THE local private sector is set to benefit from new avenues for finance and investments with the signing of the Agreement for Encouragement and Protection of Investment with the OPEC Fund for International Development (OFID).
Finance Minister Winston Jordan on Thursday signed the agreement in Vienna, Austria, with OFID Director-General Suleiman J. Al-Herbish.

According to a release, it is the first such agreement with a multilateral partner and sets in train a framework for the start of private sector operations in Guyana.
OFID’s private sector facility supports the private sector in developing countries through loans to micro, small and medium–enterprises, as well as directly to specific projects.
As a pre-condition to such private sector investments, OFID requires the signature of a framework agreement with the country concerned for the encouragement and protection of investment.

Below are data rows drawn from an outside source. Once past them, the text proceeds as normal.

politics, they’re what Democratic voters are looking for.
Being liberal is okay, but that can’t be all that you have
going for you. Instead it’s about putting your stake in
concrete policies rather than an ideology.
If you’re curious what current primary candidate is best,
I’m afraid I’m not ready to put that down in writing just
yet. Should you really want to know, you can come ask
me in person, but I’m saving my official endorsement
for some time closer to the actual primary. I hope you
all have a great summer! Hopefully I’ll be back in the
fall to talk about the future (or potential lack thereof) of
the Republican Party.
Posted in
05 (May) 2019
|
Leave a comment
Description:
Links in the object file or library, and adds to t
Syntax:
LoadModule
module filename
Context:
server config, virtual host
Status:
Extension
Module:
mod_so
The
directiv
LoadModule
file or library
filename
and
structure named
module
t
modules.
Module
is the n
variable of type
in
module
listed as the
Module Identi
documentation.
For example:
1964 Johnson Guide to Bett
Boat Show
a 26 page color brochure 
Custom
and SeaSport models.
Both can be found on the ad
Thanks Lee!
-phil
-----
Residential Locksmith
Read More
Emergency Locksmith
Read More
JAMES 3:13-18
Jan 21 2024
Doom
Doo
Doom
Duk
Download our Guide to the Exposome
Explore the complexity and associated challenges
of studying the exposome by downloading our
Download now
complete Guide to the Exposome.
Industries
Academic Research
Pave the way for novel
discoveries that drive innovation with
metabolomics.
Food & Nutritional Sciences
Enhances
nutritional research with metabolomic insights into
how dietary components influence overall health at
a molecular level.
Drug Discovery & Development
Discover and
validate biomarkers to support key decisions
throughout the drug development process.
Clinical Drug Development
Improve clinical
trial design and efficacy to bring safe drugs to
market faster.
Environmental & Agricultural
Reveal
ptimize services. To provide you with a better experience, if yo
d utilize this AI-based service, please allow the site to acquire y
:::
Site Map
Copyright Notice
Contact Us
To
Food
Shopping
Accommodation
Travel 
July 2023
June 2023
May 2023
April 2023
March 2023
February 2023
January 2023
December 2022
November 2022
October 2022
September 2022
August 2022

The agreement accords OFID the same privileges as those normally granted to international development institutions.
The signing of this agreement comes at a time when a number of other initiatives are being implemented by government to help drive private sector growth.
These include the design of a fiscal regime and a fiscal sustainability framework to address the management of natural resources wealth, development of a local content policy and the development of a time-lined work-plan on what the private sector needs to do to prepare for oil and thereafter.

Additionally, building on the wide-ranging concessions granted by the previous government, the APNU+AFC coalition has introduced several legislative and operational changes in support of the manufacturing industry, which include the importation of raw materials free of excise tax, waivers on duty and taxes for items that are not listed on the approved list of raw materials once applications are made to the Council for Trade and Economic Development (COTED), initiatives by the GRA to reduce processing time, the introduction of the ‘Trusted Trader Status’ to compliant importers, including manufacturers, the implementation of one-year tax exemption letters to manufacturers, and the reduction of the corporate tax rate paid by the manufacturing sector from 30 per cent to 27.5 per cent.

More recently, the government announced the first round table meeting with the GMSA scheduled for July 28th. This round table meeting aims for a more structured dialogue and effective engagement with key players in the sector.
OFID is the inter-governmental development finance institution established in 1976 by the member states of the Organisation of Petroleum Exporting Countries (OPEC) and is bounded in ‘the natural solidarity which unites OPEC countries with other developing countries in their struggle to overcome underdevelopment.’

OFID has 13 member countries: Algeria, Ecuador, Gabon, Indonesia, Iran, Iraq, Nigeria, Libya, Kuwait, Qatar, Saudi Arabia, and United Arab Emirates and Venezuela.
Resources for the fund come from voluntary contributions made by members and its various operations.

Between 1976 to present, OFID has committed more than US$55 million to Guyana through its public sector operations. Much of this amount was provided as debt relief—some within the framework of the Enhanced Heavily Indebted Poor Countries Initiative—while more than US$29 million was earmarked for Guyana’s energy, agriculture and financial sectors.